Sie sagte, die gesamte israelische Delegation von etwa 200 Personen, einschließlich olympischer Athleten, werde zu Hause bleiben.

Es gab keinen unmittelbaren Kommentar von deutschen Beamten.

Unmittelbar nach dem Anschlag hat Deutschland nach Angaben des Innenministeriums Zahlungen in Höhe von rund 4,19 Millionen Mark (rund 2 Millionen Euro) an Angehörige der Opfer geleistet. 2002 erhielten die Hinterbliebenen weitere 3 Millionen Euro, berichtete die deutsche Nachrichtenagentur dpa.
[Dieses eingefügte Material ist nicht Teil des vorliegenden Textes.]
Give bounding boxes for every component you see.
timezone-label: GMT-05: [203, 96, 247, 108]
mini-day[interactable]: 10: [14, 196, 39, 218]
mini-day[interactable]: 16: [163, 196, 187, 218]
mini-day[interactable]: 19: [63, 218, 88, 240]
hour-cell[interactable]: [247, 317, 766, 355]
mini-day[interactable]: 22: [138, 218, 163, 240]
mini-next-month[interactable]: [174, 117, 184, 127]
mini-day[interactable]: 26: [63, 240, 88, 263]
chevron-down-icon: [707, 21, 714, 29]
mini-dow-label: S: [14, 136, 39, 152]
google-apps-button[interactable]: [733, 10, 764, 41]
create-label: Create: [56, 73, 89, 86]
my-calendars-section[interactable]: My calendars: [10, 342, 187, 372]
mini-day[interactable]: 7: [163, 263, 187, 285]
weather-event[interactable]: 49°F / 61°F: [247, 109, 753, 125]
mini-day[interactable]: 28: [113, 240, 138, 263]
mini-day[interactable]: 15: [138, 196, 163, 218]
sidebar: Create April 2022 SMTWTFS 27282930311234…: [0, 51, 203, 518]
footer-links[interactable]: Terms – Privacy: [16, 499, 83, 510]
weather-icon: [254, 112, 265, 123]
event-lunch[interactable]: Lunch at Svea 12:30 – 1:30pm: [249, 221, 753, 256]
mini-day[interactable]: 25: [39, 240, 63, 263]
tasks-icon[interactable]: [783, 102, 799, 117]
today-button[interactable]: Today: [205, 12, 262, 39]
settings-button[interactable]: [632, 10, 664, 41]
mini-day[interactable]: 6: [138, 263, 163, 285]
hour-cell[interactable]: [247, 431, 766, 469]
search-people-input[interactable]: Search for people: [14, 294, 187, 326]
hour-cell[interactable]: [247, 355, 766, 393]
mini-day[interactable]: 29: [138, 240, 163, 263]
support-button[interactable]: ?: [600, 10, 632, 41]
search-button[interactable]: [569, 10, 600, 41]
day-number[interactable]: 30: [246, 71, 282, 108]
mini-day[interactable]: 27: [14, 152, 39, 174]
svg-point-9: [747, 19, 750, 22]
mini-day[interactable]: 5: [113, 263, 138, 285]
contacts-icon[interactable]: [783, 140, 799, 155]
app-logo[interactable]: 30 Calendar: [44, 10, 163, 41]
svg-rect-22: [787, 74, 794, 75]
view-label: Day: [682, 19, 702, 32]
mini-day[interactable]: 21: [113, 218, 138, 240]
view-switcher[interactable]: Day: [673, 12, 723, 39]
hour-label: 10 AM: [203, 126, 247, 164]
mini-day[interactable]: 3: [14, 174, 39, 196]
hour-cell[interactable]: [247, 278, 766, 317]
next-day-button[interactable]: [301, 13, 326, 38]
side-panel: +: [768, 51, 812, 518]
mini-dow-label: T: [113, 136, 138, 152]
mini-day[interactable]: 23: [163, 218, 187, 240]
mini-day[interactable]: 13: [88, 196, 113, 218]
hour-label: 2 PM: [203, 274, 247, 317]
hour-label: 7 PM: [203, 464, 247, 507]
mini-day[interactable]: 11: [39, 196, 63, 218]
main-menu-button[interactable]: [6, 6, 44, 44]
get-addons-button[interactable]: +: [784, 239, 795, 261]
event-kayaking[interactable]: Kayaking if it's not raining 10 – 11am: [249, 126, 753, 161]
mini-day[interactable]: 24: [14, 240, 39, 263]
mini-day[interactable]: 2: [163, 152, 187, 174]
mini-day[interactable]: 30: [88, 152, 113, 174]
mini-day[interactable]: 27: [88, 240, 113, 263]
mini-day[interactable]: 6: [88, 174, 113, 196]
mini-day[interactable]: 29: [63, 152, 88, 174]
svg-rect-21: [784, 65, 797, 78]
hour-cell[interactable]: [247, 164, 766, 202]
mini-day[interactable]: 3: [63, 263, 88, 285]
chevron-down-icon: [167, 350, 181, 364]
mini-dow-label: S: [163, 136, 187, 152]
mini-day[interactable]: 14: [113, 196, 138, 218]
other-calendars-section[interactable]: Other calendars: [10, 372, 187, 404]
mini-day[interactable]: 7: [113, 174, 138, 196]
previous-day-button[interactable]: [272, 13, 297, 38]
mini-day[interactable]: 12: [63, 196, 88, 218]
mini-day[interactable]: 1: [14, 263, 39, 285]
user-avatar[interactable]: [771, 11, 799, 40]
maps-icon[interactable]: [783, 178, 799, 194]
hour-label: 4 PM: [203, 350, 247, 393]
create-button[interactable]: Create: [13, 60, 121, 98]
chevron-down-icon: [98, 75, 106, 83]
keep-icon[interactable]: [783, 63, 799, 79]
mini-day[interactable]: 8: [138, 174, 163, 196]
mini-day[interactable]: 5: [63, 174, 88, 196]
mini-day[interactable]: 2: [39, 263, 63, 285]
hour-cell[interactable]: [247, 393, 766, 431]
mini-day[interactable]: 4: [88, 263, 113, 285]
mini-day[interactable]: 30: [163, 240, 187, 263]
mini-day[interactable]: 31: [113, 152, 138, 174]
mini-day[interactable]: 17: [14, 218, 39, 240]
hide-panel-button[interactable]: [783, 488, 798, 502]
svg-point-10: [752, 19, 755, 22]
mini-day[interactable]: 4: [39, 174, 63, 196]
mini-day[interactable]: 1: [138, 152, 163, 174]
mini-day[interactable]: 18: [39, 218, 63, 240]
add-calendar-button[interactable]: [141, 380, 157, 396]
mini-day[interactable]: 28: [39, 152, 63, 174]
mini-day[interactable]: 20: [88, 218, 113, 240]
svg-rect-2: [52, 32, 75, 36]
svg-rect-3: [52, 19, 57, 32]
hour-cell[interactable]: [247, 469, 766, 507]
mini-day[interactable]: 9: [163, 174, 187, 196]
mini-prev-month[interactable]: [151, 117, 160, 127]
Das deutsche Innenministerium sagte im vergangenen Monat, es führe Gespräche mit den Angehörigen und plane, den Familien weitere Zahlungen anzubieten.

Deutsche Medien sagen, Deutschland habe den Familien 10 Millionen Euro angeboten, die die bereits geleisteten Zahlungen beinhalten würden. Die Regierung hat nicht öffentlich bekannt gegeben, wie viel Geld sie angeboten hat.

Eine Klage auf Entschädigungszahlungen in Höhe von rund 40 Millionen Mark berief sich auf massive Fehler im Polizeieinsatz, wurde aber wegen Verjährung abgewiesen.